Calculating median and quantiles in PySpark is not as straightforward as calculating basic statistics like mean and sum, due to the distributed nature of data in Spark. However, we can achieve this using a combination of approxQuantile
for quantiles and some custom logic for median. Let’s go through these steps with an example.
Step-by-Step Guide to Calculate Median and Quantiles with PySpark GroupBy
We’ll start by setting up a PySpark session and creating a sample DataFrame.
from pyspark.sql import SparkSession
from pyspark.sql.window import Window
from pyspark.sql.functions import col, percent_rank
# Create Spark Session
spark = SparkSession.builder.appName("MedianQuantiles").getOrCreate()
# Sample DataFrame
data = [
("Alice", "HR", 2000),
("Bob", "HR", 1500),
("Catherine", "HR", 3000),
("David", "Tech", 2000),
("Edward", "Tech", 4000),
("Frank", "Tech", 2000),
]
columns = ["Name", "Department", "Salary"]
df = spark.createDataFrame(data, columns)
df.show()
+---------+----------+------+
| Name|Department|Salary|
+---------+----------+------+
| Alice| HR| 2000|
| Bob| HR| 1500|
|Catherine| HR| 3000|
| David| Tech| 2000|
| Edward| Tech| 4000|
| Frank| Tech| 2000|
+---------+----------+------+
Calculating Quantiles
Use the approxQuantile
method to calculate quantiles, which gives an approximate result.
# Function to calculate quantiles
def calculate_quantiles(df, column, probabilities):
return df.approxQuantile(column, probabilities, relativeError=0.01)
# For the 'Salary' column in our sample df
quantiles = calculate_quantiles(df, "Salary", [0.25, 0.5, 0.75])
print(f"25th, 50th (Median), and 75th percentiles of Salary: {quantiles}")
25th, 50th (Median), and 75th percentiles of Salary: [2000.0, 2000.0, 3000.0]
Calculating Median with GroupBy
Median calculation is more involved because it needs to consider the distribution of data. To calculate the median, you can use SQL window functions like percent_rank
, along with a custom logic.
from pyspark.sql import Window
from pyspark.sql.functions import col, percent_rank
# Define window specification
window_spec = Window.partitionBy("Department").orderBy("Salary")

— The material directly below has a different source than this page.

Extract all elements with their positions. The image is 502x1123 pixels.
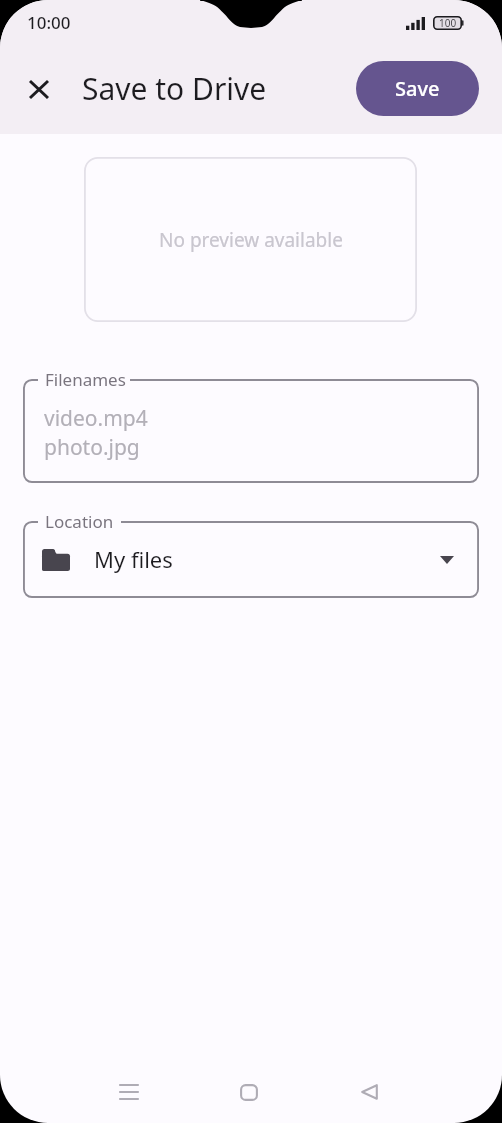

# Add percent_rank for each row
df_with_rank = df.withColumn("percent_rank", percent_rank().over(window_spec))
df_with_rank.show()
+---------+----------+------+------------+
| Name|Department|Salary|percent_rank|
+---------+----------+------+------------+
| Bob| HR| 1500| 0.0|
| Alice| HR| 2000| 0.5|
|Catherine| HR| 3000| 1.0|
| David| Tech| 2000| 0.0|
| Frank| Tech| 2000| 0.0|
| Edward| Tech| 4000| 1.0|
+---------+----------+------+------------+
Now, filter the DataFrame where percent_rank
is close to 0.5 for the median.
# Median filter function
median_df = df_with_rank.filter((col("percent_rank") >= 0.5) & (col("percent_rank") <= 0.5))
# Show median by Department
median_df.show()
+-----+----------+------+------------+
| Name|Department|Salary|percent_rank|
+-----+----------+------+------------+
|Alice| HR| 2000| 0.5|
+-----+----------+------+------------+
In this example, the median for the HR department is 2000. For the Tech department, data needs more conditioning because it has multiple entries with the same salary. You might want to handle edge cases differently based on your needs.
Conclusion
Calculating median and quantiles in PySpark involves using a combination of built-in functions like approxQuantile
and window operations. While quantiles can be calculated directly with approxQuantile
, median calculation requires more detailed handling with window functions and custom filtering.